İsmail annemi gördüğünde annemin taktığı Fino Köpeği lakabına hak ederek fanusun bir ucundan diğerine emekleyerek yüzen, fanusun camına kendince öpücükler konduran, diğer ikili gelmeden önce suyun yüzeyinde köpükler yapmayı seven diğer ikiliye kıyasla yavru bir balıktı. İshak, İsmail’e yapılan ilgiye şahit olduğunda kendince onu taklit etmeye çalışan haylaz bir balıkken Yakup ise balıkları aldığımız ablanın deyimiyle Bok Yiyici lakabını hak edecek şekilde fanusun dibinden ayrılmazdı. Ta ki düne kadar.

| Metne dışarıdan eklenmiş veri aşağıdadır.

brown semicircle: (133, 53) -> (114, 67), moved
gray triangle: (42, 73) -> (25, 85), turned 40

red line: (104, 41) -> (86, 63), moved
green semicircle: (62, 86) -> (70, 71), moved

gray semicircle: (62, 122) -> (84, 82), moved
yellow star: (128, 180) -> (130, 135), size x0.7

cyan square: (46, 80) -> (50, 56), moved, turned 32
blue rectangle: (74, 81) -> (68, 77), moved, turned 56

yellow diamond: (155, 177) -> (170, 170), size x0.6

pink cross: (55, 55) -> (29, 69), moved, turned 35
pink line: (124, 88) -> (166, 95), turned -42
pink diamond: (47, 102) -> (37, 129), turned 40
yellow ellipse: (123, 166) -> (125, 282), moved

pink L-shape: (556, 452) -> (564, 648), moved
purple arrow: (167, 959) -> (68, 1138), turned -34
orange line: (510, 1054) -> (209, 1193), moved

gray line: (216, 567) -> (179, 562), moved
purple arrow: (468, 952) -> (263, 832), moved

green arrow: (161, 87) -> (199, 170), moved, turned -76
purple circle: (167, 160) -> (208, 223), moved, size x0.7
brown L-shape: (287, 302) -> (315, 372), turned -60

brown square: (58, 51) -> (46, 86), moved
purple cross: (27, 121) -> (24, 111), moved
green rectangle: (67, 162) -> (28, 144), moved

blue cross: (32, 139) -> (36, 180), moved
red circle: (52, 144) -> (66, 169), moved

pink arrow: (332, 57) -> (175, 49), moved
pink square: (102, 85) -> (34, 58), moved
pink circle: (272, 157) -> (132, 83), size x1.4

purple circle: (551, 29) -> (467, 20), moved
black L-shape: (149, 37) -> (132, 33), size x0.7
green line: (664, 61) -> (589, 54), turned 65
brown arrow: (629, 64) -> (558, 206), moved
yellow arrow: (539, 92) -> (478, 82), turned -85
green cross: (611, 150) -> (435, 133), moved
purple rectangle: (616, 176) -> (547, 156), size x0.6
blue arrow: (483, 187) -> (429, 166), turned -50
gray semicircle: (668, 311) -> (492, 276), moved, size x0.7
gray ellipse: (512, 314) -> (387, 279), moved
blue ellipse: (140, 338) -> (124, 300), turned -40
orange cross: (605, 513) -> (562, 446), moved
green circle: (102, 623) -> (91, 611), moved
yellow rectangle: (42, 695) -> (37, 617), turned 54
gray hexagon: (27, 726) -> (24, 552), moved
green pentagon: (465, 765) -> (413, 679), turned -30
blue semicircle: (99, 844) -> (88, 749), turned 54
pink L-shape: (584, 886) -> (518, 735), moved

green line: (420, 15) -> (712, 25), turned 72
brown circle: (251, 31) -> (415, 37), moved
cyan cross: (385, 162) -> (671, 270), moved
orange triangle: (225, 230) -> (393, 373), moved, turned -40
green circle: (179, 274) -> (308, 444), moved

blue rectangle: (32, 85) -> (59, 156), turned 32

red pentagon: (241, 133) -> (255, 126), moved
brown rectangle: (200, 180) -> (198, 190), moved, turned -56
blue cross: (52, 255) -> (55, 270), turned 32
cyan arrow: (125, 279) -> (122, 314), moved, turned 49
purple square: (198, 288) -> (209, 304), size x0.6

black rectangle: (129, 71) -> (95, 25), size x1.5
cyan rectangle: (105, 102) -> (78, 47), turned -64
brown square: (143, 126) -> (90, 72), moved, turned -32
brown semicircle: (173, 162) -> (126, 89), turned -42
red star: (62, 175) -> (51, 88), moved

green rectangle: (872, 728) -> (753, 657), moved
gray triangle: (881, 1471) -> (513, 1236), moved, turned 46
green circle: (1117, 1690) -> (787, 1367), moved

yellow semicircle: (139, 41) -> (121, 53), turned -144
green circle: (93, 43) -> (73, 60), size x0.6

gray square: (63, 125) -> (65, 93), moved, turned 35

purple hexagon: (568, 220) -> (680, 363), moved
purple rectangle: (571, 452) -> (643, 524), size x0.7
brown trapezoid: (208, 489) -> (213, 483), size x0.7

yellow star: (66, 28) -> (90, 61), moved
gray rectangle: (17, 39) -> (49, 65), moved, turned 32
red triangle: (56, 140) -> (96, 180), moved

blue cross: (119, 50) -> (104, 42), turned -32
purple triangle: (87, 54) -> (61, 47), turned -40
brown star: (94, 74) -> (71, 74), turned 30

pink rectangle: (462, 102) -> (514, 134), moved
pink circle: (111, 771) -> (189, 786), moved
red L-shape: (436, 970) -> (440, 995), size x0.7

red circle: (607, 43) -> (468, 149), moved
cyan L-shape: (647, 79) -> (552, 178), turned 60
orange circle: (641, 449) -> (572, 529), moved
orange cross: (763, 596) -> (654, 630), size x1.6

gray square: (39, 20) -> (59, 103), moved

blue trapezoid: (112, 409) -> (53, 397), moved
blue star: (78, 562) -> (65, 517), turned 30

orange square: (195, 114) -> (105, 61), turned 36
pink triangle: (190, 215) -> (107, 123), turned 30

Sabahleyin 11 gibi sağ gördüğümüz balıklardan İshak’ın yan yatarak gittiğini 12 gibi fark ettik. Vücudunu kontrol etmemize, suyun temizliğine bakmamıza rağmen yalpalıyordu. Hasta olabileceğini düşünerek farklı kaba aldık. Bu konuyla alakalı kimi yorum yapan kişiler ya ciğer(ler)inin şiştiğini ya yediği yemin boğazına takılabildiğini ya da kabız olabileceğinden bahsetmişti. 2 ve 3’üncü durumlar için amatörce önlem(ler) alsak da -nasıl olabileceğini kestiremediğimiz- ilkinin olabileceği kanısına öldüğünde fark edebildik. Gerekli tedbirlerden sonra diğer 2 balığı kendi hâline bıraktık. Ta ki 22’ye kadar. Son 1 saatin içinde bu ikisinde bir durgunluk vardı. Ancak anlam verememiştik. İsmail’in öldüğünü İshak’ın son manzarasıyla fark ettik. Aynı şey ise 23.30 civarında Yakup’un başına geldi.
Üçü gözümde kardeş gibilerdi. Bu kardeşlikleri öbürkü taraf varsa daimi olması temennisi içinde bu girdiyi girmek istedim. O çaresizlik içinde elimden bir şey gelememesinin beni mahvettiğini de belirtmek isterim.